┌────────
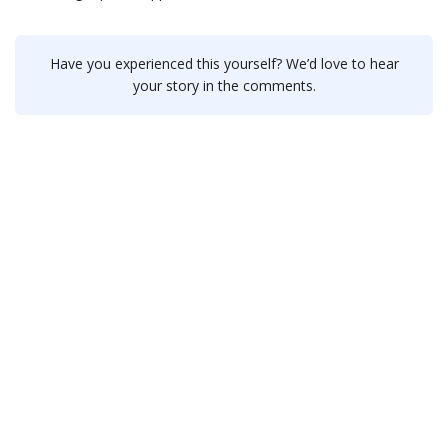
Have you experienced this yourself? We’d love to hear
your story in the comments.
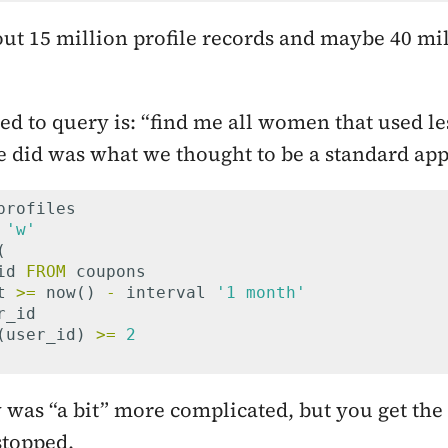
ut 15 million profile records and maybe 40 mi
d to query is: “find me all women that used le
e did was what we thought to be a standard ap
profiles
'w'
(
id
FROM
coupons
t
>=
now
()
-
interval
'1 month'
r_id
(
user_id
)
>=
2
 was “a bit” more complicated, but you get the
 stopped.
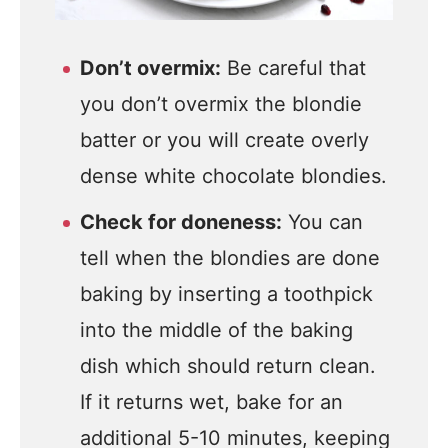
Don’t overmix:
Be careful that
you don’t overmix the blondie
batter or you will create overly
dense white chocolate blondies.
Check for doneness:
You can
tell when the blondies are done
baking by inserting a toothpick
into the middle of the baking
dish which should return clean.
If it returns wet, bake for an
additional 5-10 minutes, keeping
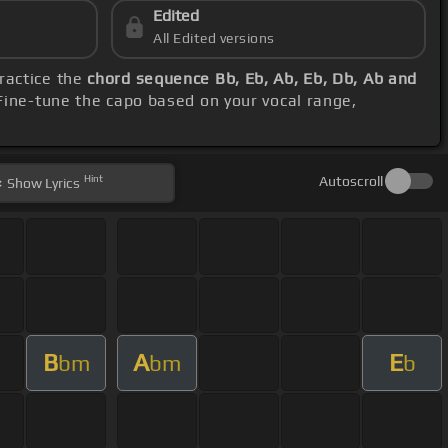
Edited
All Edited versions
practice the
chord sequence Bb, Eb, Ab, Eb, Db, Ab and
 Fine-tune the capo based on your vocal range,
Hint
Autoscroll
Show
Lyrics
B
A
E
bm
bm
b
└────────
Work instruction – The answer should match the data above word for word, with no pictures in it.

Answer section –
Have you experienced this yourself? We’d love to hear
your story in the comments.
ut 15 million profile records and maybe 40 mi
d to query is: “find me all women that used le
e did was what we thought to be a standard ap
profiles
'w'
(
id
FROM
coupons
t
>=
now
()
-
interval
'1 month'
r_id
(
user_id
)
>=
2
 was “a bit” more complicated, but you get the
 stopped.
Don’t overmix:
Be careful that
you don’t overmix the blondie
batter or you will create overly
dense white chocolate blondies.
Check for doneness:
You can
tell when the blondies are done
baking by inserting a toothpick
into the middle of the baking
dish which should return clean.
If it returns wet, bake for an
additional 5-10 minutes, keeping
Edited
All Edited versions
practice the
chord sequence Bb, Eb, Ab, Eb, Db, Ab and
 Fine-tune the capo based on your vocal range,
Hint
Autoscroll
Show
Lyrics
B
A
E
bm
bm
b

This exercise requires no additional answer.